Add OpenTelemetry Tracing to AI API Calls

Add OpenTelemetry Tracing to Your AI API Calls

Your AI-powered app is in production. Users complain about slow responses. You check the logs and see a 200 OK that took 14 seconds. Was it the model? The network? Your preprocessing pipeline? Without distributed tracing, you're guessing. OpenTelemetry fixes that by giving you a complete breakdown of every millisecond spent inside your AI API calls — from request validation to token streaming.

This guide walks you through instrumenting AI API calls with OpenTelemetry in Python and Node.js using EzAI API as the backend. You'll capture latency per phase, token counts, model metadata, and error context — all exportable to Jaeger, Grafana Tempo, or any OTLP-compatible backend.

Why Trace AI API Calls?

Standard logging tells you what happened. Tracing tells you where time was spent. For AI calls, this matters more than most HTTP requests because a single messages.create() can take anywhere from 800ms to 60 seconds depending on the model, token count, and whether you're streaming.

Before and after adding OpenTelemetry tracing to AI API calls

Observability gap: debugging without traces vs. with full OpenTelemetry instrumentation

With proper tracing you can answer questions that logs alone can't:

Which phase is slow? — Is it DNS, TLS, time-to-first-byte, or token generation?
How many tokens per dollar? — Attach token counts and cost to each trace span
Which model is fastest for this prompt type? — Compare P50/P99 across Claude, GPT, Gemini
Where did the error happen? — Trace ID links the 500 to the exact span that failed

Setting Up OpenTelemetry with EzAI

Python Setup

Install the OpenTelemetry SDK and the HTTP instrumentation package. We'll also add the OTLP exporter to ship traces to your backend:

bash

pip install opentelemetry-api opentelemetry-sdk \
    opentelemetry-exporter-otlp-proto-grpc \
    opentelemetry-instrumentation-httpx \
    anthropic

Now create a tracer provider and wrap your AI calls with custom spans.

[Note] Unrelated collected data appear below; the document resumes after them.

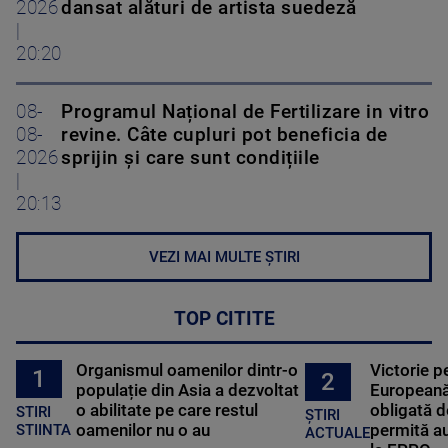
2026
dansat alături de artista suedeză
|
20:20
08-
Programul Național de Fertilizare in vitro
08-
revine. Câte cupluri pot beneficia de
2026
sprijin și care sunt condițiile
|
20:13
VEZI MAI MULTE ȘTIRI
TOP CITITE
Organismul oamenilor dintr-o
Victorie p
1
2
populație din Asia a dezvoltat
Europeană
o abilitate pe care restul
obligată d
STIRI
ȘTIRI
oamenilor nu o au
permită au
STIINTA
ACTUALE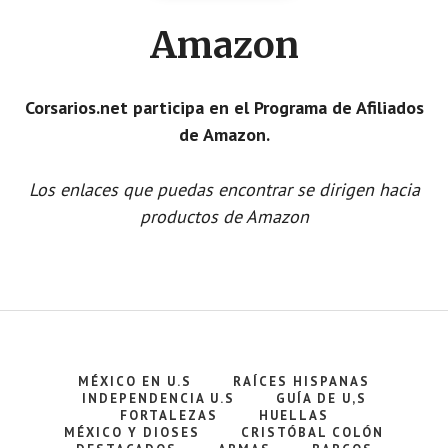
Amazon
Corsarios.net participa en el Programa de Afiliados
de Amazon.
Los enlaces que puedas encontrar se dirigen hacia
productos de Amazon
MÉXICO EN U.S
RAÍCES HISPANAS
INDEPENDENCIA U.S
GUÍA DE U,S
FORTALEZAS
HUELLAS
MÉXICO Y DIOSES
CRISTÓBAL COLÓN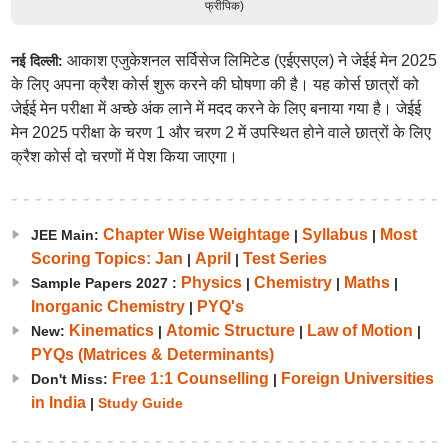
फ्रीपिक)
आकाश एजुकेशनल सर्विसेज लिमिटेड (एईएसएल) ने जेईई मेन 2025
नई दिल्ली:
के लिए अपना क्रैश कोर्स शुरू करने की घोषणा की है। यह कोर्स छात्रों को
जेईई मेन परीक्षा में अच्छे अंक लाने में मदद करने के लिए बनाया गया है। जेईई
मेन 2025 परीक्षा के चरण 1 और चरण 2 में उपस्थित होने वाले छात्रों के लिए
क्रैश कोर्स दो चरणों में पेश किया जाएगा।
Chapter Wise Weightage
Syllabus
Most
JEE Main:
|
|
Scoring Topics: Jan
April
Test Series
|
|
Physics
Chemistry
Maths
Sample Papers 2027 :
|
|
|
Inorganic Chemistry
PYQ's
|
Kinematics
Atomic Structure
Law of Motion
New:
|
|
|
PYQs (Matrices & Determinants)
Free 1:1 Counselling
Foreign Universities
Don't Miss:
|
in India
|
Study Guide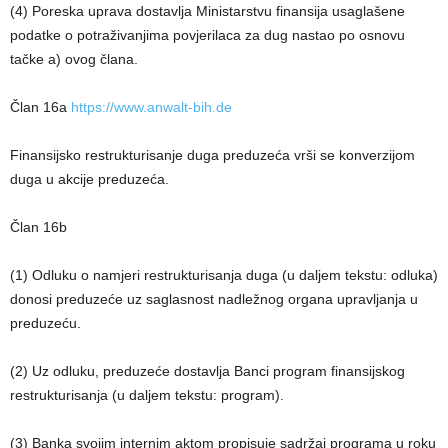
(4) Poreska uprava dostavlja Ministarstvu finansija usaglašene
podatke o potraživanjima povjerilaca za dug nastao po osnovu
tačke a) ovog člana.
Član 16a
https://www.anwalt-bih.de
Finansijsko restrukturisanje duga preduzeća vrši se konverzijom
duga u akcije preduzeća.
Član 16b
(1) Odluku o namjeri restrukturisanja duga (u daljem tekstu: odluka)
donosi preduzeće uz saglasnost nadležnog organa upravljanja u
preduzeću.
(2) Uz odluku, preduzeće dostavlja Banci program finansijskog
restrukturisanja (u daljem tekstu: program).
(3) Banka svojim internim aktom propisuje sadržaj programa u roku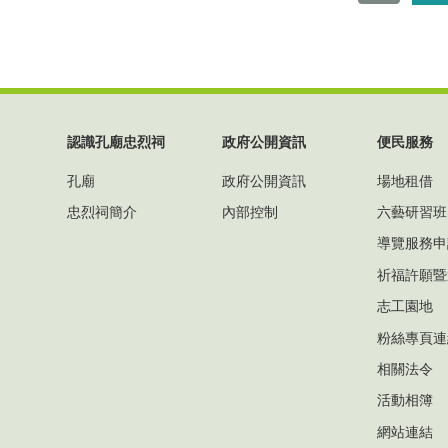
認識孔廟忠烈祠
政府公開資訊
便民服務
孔廟
政府公開資訊
場地租借
忠烈祠簡介
內部控制
六藝研習班
導覽服務申
祈福許願暨
志工園地
粉絲專頁連
相關法令
活動相簿
網站連結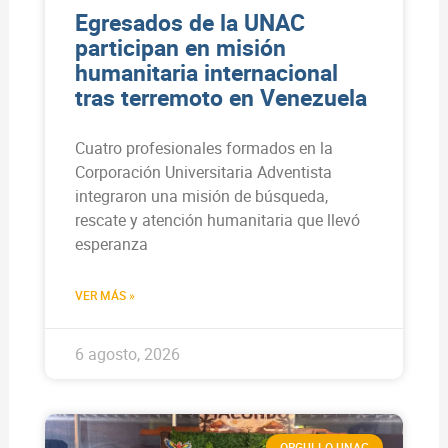
Egresados de la UNAC
participan en misión
humanitaria internacional
tras terremoto en Venezuela
Cuatro profesionales formados en la
Corporación Universitaria Adventista
integraron una misión de búsqueda,
rescate y atención humanitaria que llevó
esperanza
VER MÁS »
6 agosto, 2026
ORGULLO UNAC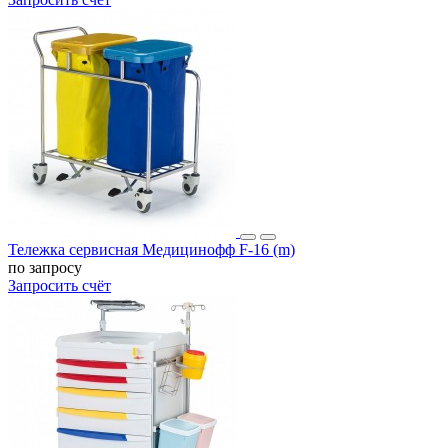
Тележка сервисная Медицинофф F-16 (m)
по запросу
Запросить счёт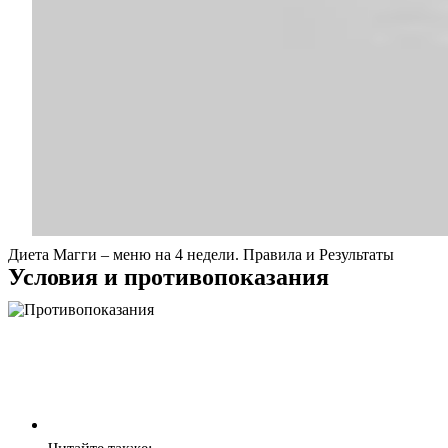
Диета Магги – меню на 4 недели. Правила и Результаты
Условия и противопоказания
О нас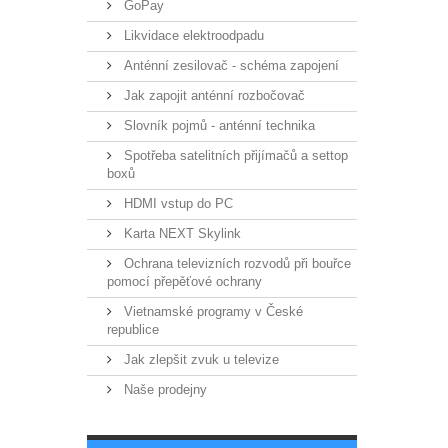
GoPay
Likvidace elektroodpadu
Anténní zesilovač - schéma zapojení
Jak zapojit anténní rozbočovač
Slovník pojmů - anténní technika
Spotřeba satelitních přijímačů a settop
boxů
HDMI vstup do PC
Karta NEXT Skylink
Ochrana televizních rozvodů při bouřce
pomocí přepěťové ochrany
Vietnamské programy v České
republice
Jak zlepšit zvuk u televize
Naše prodejny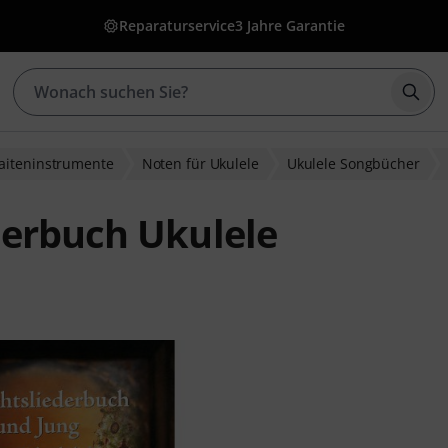
Reparaturservice
3 Jahre Garantie
Such
Saiteninstrumente
Noten für Ukulele
Ukulele Songbücher
derbuch Ukulele
wertungen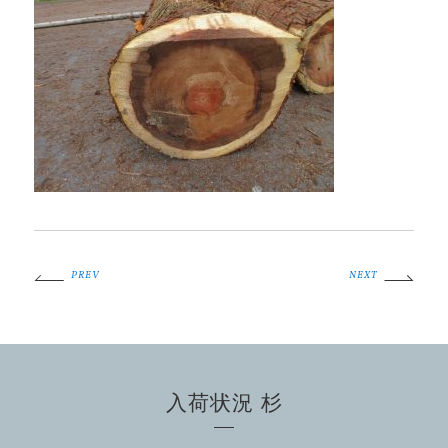
PREV
NEXT
入荷状況 杉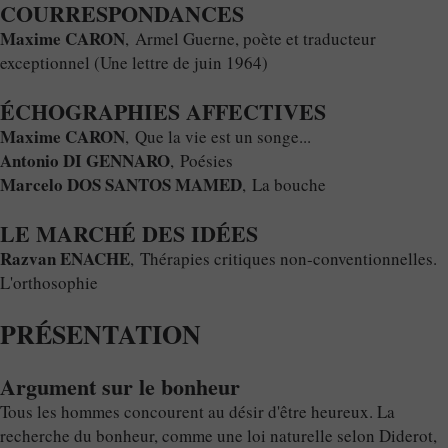
COURRESPONDANCES
Maxime CARON
, Armel Guerne, poète et traducteur
exceptionnel (Une lettre de juin 1964)
ÉCHOGRAPHIES AFFECTIVES
Maxime CARON
, Que la vie est un songe...
Antonio DI GENNARO
, Poésies
Marcelo DOS SANTOS MAMED
, La bouche
LE MARCHÉ DES IDÉES
Razvan ENACHE
, Thérapies critiques non-conventionnelles.
L'orthosophie
PRÉSENTATION
Argument sur le bonheur
Tous les hommes concourent au désir d'être heureux. La
recherche du bonheur, comme une loi naturelle selon Diderot,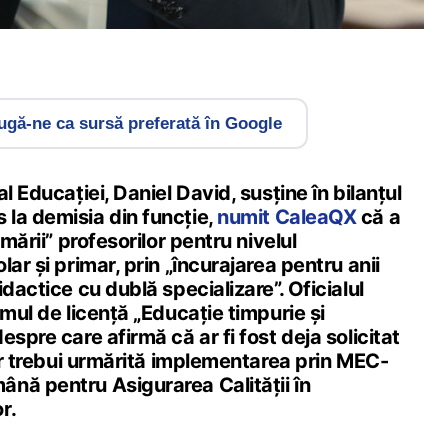
gă-ne ca sursă preferată în Google
l Educației, Daniel David, susține în bilanțul
la demisia din funcție,
numit CaleaQX
că a
rmării” profesorilor pentru nivelul
ar și primar, prin „încurajarea pentru anii
dactice cu dublă specializare”. Oficialul
amul de licență „Educație timpurie și
spre care afirmă că ar fi fost deja solicitat
 ar trebui urmărită implementarea prin MEC-
nă pentru Asigurarea Calității în
r.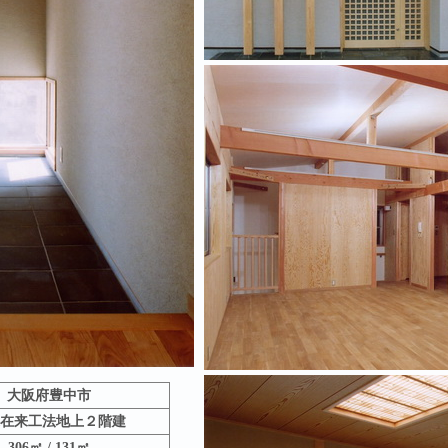
大阪府豊中市
在来工法地上２階建
306㎡ / 131㎡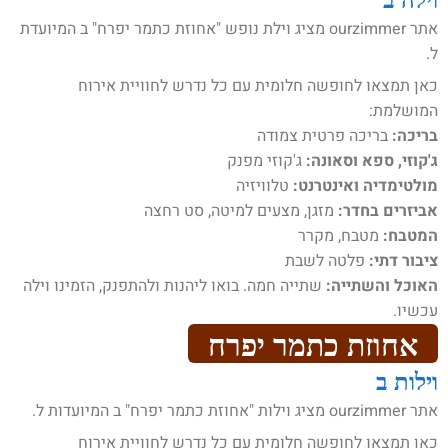
אתר ourzimmer מציג וילת נופש "אחוזת כתמר יפרח" ב המיועדת
ל.
כאן תמצאו לחופשה חלומית עם כל נדרש לחוויית אירוח
המושלמת:
בריכה:
בריכה פרטית צמודה
ג'קוזי, ספא וסאונה:
ג'קוזי מפנק
מולטימדיה ואינטרנט:
טלוויזיה
אביזרים בחדר:
מזגן, מצעים למיטה, סט רחצה
המטבח:
מטבח, מקרר
ציבור דתי:
פלטה לשבת
האוכל והשתייה:
שתייה חמה. בואו ליהנות ולהתפנק, הזמינו וילה
עכשיו.
אחוזת כתמר יפרח
וילות ב
אתר ourzimmer מציג וילות "אחוזת כתמר יפרח" ב המיועדות ל.
כאן תמצאו לחופשה חלומית עם כל נדרש לחוויית אירוח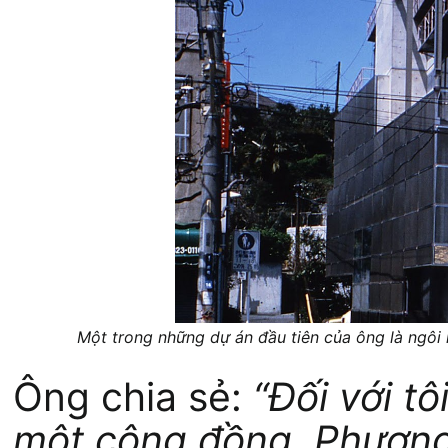
Một trong những dự án đầu tiên của ông là ngôi
Ông chia sẻ:
“Đối với t
một cộng đồng. Phương 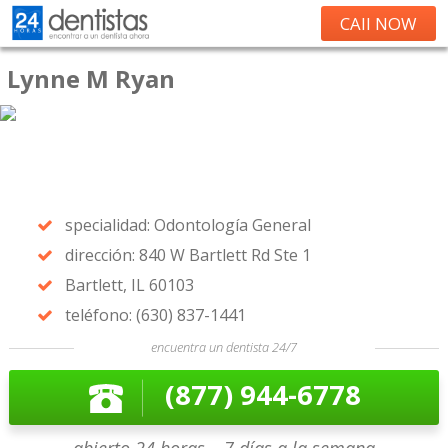
CAll NOW
Lynne M Ryan
specialidad: Odontología General
dirección: 840 W Bartlett Rd Ste 1
Bartlett, IL 60103
teléfono: (630) 837-1441
encuentra un dentista 24/7
(877) 944-6778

The key insight: create a parent span for the full request lifecycle, then child spans for each phase:

python

import anthropic
import time
from opentelemetry import trace
from opentelemetry.sdk.trace import TracerProvider
from opentelemetry.sdk.trace.export import BatchSpanProcessor
from opentelemetry.exporter.otlp.proto.grpc.trace_exporter import OTLPSpanExporter

# Initialize tracer
provider = TracerProvider()
provider.add_span_processor(
    BatchSpanProcessor(OTLPSpanExporter(
        endpoint="http://localhost:4317"
    ))
)
trace.set_tracer_provider(provider)
tracer = trace.get_tracer("ai-service")

client = anthropic.Anthropic(
    api_key="sk-your-key",
    base_url="https://ezaiapi.com"
)

def traced_ai_call(messages, model="claude-sonnet-4-5"):
    with tracer.start_as_current_span("ai.chat") as span:
        span.set_attribute("ai.model", model)
        span.set_attribute("ai.provider", "ezai")
        span.set_attribute("ai.message_count", len(messages))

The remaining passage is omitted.